So, April has been okay for me. Some good, some bad, but overall I'm coming out on top. Finished my second semester of grad school, and I think I will be getting decent enough grades to get me into the PhD program in the fall. I also got the okay to work on a directed study over the summer with my advisor/mentor. I actually hate using that word "mentor," but he is not technically my faculty advisor, so I have to use something to differentiate him from my assigned mentor, whom I haven't even met with since I stared the program.
I'm still dressing like an adult (some would even say "old man") every day at work. And people are starting to get used to it. I'm starting to get used to it, too. I forget that a bow tie isn't something people are used to seeing every day, so when someone on the street does a double take and starts to smile (or smirk) at me, I am tricked into thinking, momentarily, that I know them. Then I remember that they're probably just thinking to themselves that I look like Orville Redenbacker.
I am wondering if all the immigrant staff is going to participate in Monday's May Day action.

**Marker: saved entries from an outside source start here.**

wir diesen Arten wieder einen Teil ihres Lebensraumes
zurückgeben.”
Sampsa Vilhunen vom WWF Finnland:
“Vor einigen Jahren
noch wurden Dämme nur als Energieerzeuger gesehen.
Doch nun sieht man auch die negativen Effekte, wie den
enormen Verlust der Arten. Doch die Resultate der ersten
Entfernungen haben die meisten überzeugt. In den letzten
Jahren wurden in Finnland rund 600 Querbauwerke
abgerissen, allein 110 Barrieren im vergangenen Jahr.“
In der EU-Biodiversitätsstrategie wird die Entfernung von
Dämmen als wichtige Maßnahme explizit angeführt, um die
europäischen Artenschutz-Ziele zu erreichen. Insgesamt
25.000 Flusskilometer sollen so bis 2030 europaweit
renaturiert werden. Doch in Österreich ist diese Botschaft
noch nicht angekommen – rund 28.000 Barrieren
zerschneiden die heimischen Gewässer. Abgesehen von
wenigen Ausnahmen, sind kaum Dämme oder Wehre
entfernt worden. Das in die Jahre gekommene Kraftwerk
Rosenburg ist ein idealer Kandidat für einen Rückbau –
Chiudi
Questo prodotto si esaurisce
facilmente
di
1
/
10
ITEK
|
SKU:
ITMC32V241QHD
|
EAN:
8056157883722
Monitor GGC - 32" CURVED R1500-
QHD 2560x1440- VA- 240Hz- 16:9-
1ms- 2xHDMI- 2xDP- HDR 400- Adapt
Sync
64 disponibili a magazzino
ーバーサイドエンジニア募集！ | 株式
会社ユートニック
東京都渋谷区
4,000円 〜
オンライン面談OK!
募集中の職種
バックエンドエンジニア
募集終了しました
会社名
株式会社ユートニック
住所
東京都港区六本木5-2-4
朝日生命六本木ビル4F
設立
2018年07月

It would be interesting to see the campus brought to a standstill by all the food service workers on strike. The whole issue brings a question to my mind that I haven't seen investigated much in the media. We all know that America is a nation of immigrants, but the people on the more rigid side of the argument insist that there is this chasm of difference between "legal" and "illegal" immigration. Their ancestors might have been immigrants, but they did it the "right" way. Well, how different are immigration procedures today from 50 or 100 or 150 years ago? I don't think people who showed up at Ellis Island to join the husbands, wives, fathers, mothers, sons and daughters that were already here in, say, 1848 needed to go through the rigmarol that is required now.
My understanding of "legal" immigration in the nineteenth century is that you basically showed up, stated your name and country of origin, declared your intention to become a citizen, and you were in. You still had to go through the process of becoming a citizen, but there weren't the kinds of border security issues back then. Of course, I also realize that at the start of this century, "great" citizens such as Henry Cabot Lodge were fighting tooth and nail to keep America white, Anglo-Saxon, and Protestant. As recently as 1902, laws were being passed in Congress that barred the use of "Mongolian" labor on public works projects (Newlands Act 1902).
Yikes! Lost track of the time. I gotta go get my hair cut. See you in another couple of weeks.